In the 2017 Surgeon General’s Report “Facing Addiction in America,” former Surgeon General Dr. Vivek H. Murthy declares the United States to be in the midst of an addiction crisis, making the case that prevention, treatment and recovery programs must be a top public health priority nationwide.

“Making this change will require a major cultural shift in the way Americans think about, talk about, look at, and act toward people with substance use disorders,” the report states. “Negative public attitudes about substance misuse and use disorders can be entrenched, but it is possible to change social viewpoints,” it goes on. “This has been done many times in the past: For example, cancer and HIV used to be surrounded by fear and judgment, but they are now regarded by most Americans as medical conditions like many others.”

One aspect of this culture shift will be creating opportunities for medical and behavioral health practitioners to discuss the work they do, the ways different disorders impact one another and the treatments that work best. Treating people struggling with both substance use and eating disorders can be complicated, especially if one of the disorders remains hidden. This means providers need to ask questions that will uncover the fullest picture possible.

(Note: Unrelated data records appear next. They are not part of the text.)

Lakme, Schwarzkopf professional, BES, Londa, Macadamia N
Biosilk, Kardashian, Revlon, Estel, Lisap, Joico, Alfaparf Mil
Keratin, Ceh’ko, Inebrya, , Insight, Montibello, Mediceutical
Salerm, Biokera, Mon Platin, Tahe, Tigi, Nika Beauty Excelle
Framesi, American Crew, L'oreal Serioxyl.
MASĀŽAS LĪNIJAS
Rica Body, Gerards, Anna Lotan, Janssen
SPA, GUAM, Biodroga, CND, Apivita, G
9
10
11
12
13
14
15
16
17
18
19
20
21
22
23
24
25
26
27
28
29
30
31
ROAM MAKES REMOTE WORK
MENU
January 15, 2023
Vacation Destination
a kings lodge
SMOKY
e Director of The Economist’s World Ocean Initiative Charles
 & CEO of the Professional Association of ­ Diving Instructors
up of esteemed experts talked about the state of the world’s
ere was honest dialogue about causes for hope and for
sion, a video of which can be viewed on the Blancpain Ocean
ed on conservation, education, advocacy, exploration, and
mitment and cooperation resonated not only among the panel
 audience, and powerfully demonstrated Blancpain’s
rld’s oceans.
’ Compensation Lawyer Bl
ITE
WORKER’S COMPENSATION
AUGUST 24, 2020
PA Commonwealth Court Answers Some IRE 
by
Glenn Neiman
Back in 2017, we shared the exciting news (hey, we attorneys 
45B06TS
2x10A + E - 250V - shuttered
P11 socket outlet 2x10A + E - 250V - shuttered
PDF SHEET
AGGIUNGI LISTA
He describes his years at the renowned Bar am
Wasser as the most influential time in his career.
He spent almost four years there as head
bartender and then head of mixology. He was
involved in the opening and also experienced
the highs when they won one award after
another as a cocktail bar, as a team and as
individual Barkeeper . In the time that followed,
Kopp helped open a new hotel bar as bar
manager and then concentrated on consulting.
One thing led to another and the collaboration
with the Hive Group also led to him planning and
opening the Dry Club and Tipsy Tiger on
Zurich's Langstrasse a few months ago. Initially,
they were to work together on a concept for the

La Rosa-Waters said she was stunned by data that showed the prevalence of people with eating disorders who also suffer from substance use disorders.

“Really looking at that — half of our population — that’s mind-blowing,” she said.

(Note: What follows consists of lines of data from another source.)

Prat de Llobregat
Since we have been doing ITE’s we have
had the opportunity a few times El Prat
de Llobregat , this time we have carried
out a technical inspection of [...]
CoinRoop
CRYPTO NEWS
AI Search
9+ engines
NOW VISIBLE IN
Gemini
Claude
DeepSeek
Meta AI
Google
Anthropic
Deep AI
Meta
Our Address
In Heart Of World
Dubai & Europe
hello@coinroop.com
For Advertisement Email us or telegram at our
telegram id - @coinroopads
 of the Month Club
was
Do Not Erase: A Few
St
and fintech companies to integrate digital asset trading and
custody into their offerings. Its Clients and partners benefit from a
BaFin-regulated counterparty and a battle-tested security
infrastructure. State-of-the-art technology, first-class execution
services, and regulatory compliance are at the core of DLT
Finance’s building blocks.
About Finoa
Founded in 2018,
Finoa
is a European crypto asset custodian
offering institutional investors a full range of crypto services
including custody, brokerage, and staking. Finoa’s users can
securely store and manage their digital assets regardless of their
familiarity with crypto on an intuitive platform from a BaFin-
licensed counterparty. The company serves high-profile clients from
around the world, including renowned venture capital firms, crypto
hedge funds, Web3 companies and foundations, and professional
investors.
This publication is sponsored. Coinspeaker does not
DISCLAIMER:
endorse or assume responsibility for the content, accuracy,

When people are dealing with two disorders, an important consideration is what to focus on first.

“We have to look at both, said Imse. “What is the most intrusive medically; is there anything about either presentation that requires a higher level of care? It’s not that one is more important than the other, it’s simply is there one that is causing a higher level of harm at this moment.”

Panelists agreed that the best defense against both is prevention, which means finding ways to address underlying conditions that might lead to addictive patterns. A tall order, but the “addiction crisis” the former surgeon general refers to calls for collaboration and cross-training.

And that is what Hampshire HOPE is all about. Its big-tent approach pulls many sectors to the table to seek solutions together.

Laurie Loisel is director of community outreach and education for Northwestern District Attorney David E. Sullivan and part of the Hampshire HOPE opioid prevention coalition run out of the city of Northampton’s Health Department. Members of the coalition contribute to a monthly column in this space.